§ WORK REQUIRED: Bring together every line in the data that includes "even".

START EXTRACTED MATERIAL

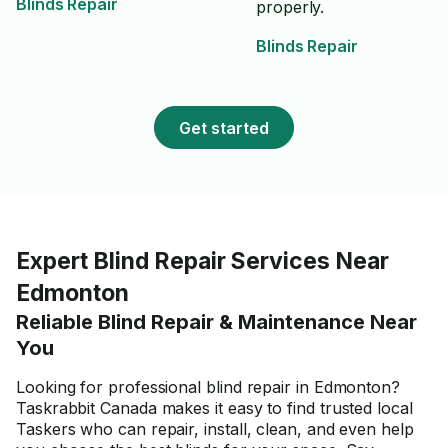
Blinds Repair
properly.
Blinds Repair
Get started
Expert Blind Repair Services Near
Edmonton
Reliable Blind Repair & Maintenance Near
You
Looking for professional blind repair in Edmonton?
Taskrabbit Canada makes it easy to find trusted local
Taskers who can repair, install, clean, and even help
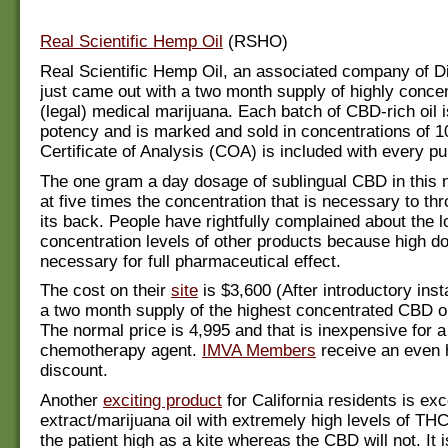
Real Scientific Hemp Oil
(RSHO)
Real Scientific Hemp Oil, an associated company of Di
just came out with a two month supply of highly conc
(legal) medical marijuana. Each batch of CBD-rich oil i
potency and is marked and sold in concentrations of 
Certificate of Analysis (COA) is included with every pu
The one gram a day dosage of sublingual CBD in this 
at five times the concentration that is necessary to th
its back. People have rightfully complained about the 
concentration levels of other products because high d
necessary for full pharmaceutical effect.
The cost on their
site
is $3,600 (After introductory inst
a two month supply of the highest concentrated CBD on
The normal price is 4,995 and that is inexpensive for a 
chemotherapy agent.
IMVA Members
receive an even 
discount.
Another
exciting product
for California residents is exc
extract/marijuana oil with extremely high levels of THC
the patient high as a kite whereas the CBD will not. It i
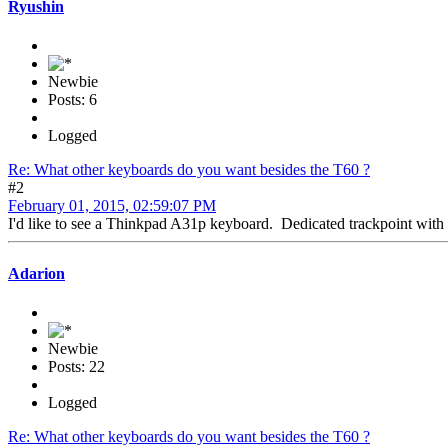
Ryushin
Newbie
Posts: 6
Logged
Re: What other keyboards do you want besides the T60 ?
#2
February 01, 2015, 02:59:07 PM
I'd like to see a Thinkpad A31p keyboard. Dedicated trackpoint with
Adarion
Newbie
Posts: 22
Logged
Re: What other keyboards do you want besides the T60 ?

END EXTRACTED MATERIAL

§ ANSWER BELOW:
Taskers who can repair, install, clean, and even help
receive an even 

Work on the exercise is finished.